Who is responsible for cost management in a project?

A project manager is responsible for cost management in a project. Project managers use knowledge of project management, experience in planning projects, and cost estimation techniques to accurately predict, track, and manage project costs.

Which project tools help with cost management in project management?

A project manager can use a variety of project tools and techniques to effectively manage the cost of a project. The most common project cost management tools include Three-point estimating, Reserve analysis, and Earned value management.

What is the first step in project cost management?

The first step in project cost management is to plan the resources. It is because without knowing the resource requirements it is hard to estimate the project costs. Project resources include material, equipment, human resources, technology, and infrastructure.

How to project costs accurately?

The best way to estimate a project’s costs accurately is to use cost estimation techniques after determining the scope of the project using a work breakdown structure. The most commonly used cost-estimation techniques are Analogous estimating, Bottom-up estimating, Parametric estimating, and Three-point estimating.

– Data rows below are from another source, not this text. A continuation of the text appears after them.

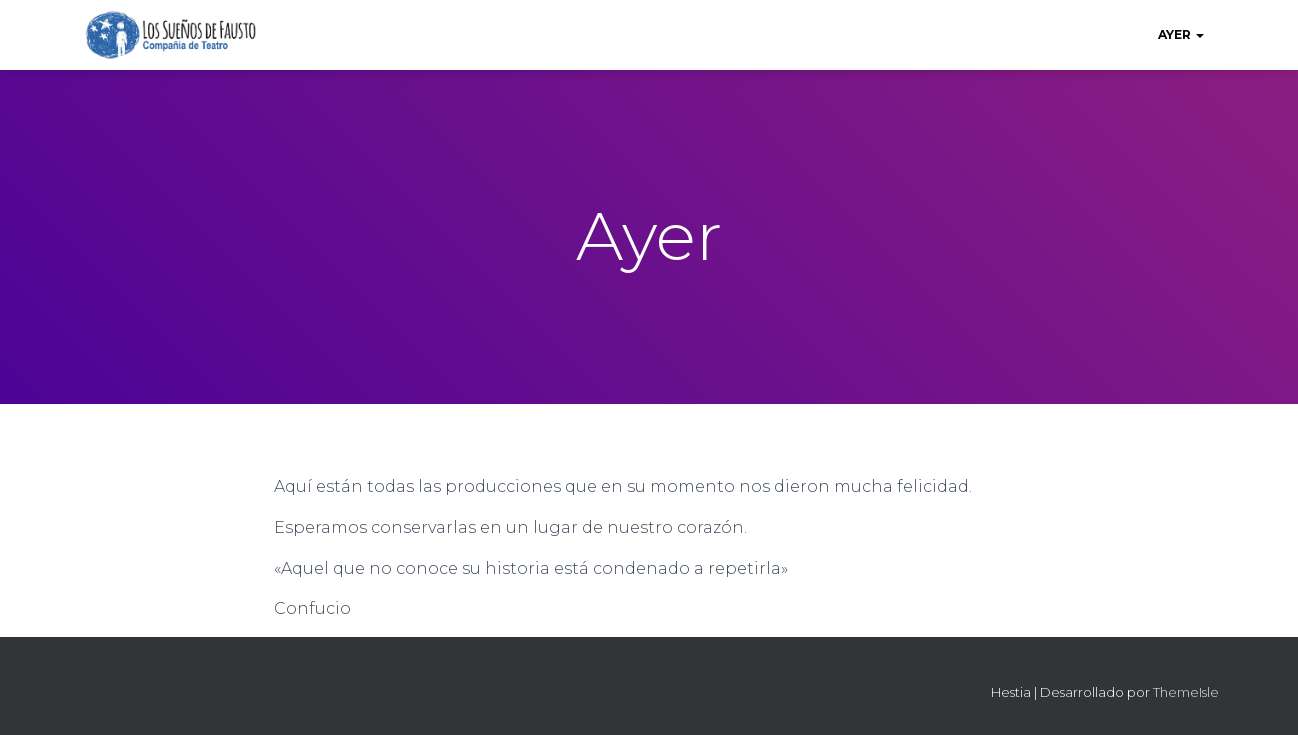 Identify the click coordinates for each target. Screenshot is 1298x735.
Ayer (1181, 34)
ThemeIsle (1186, 692) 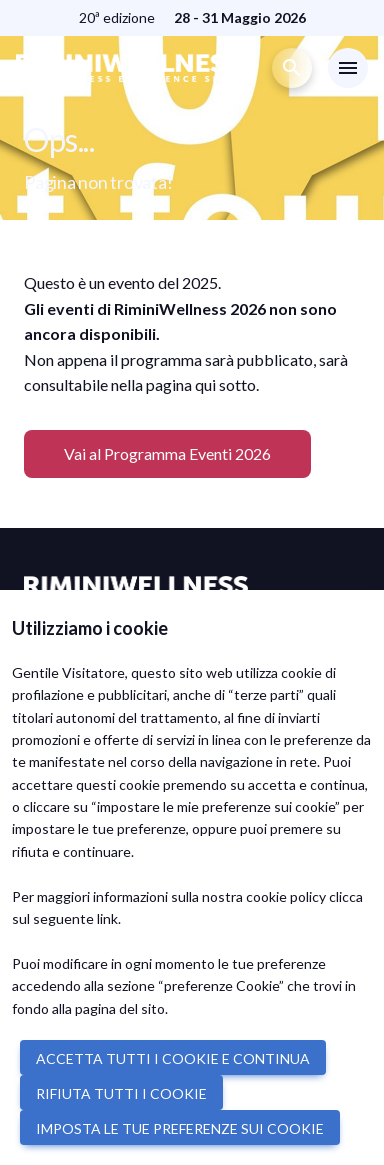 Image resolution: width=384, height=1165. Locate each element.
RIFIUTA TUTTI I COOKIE (121, 1093)
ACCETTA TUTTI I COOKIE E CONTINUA (173, 1058)
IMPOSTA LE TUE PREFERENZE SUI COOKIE (180, 1128)
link (107, 918)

How to communicate project cost objectives to stakeholders?

The best way to communicate project cost objectives to stakeholders is to involve stakeholders in the project cost planning. Once they have a clear understanding of the project scope and resource requirements, they will be able to understand the project cost objectives.     

What are the three pillars of costing?

Based on the types of project costs, the three pillars of costing are direct costs, indirect costs, and overhead costs. Direct costs are directly attributed to the project, indirect costs are not directly attributed to the project but are required for project operations, and overhead costs are also not directly related to a specific project but support the overall operations of an organization.

What are the basic principles of cost management?

Cost estimation, cost budgeting, and cost control form the basic principles of project cost management. You need to create a project budget that adequately supports project activities and ensures project completion.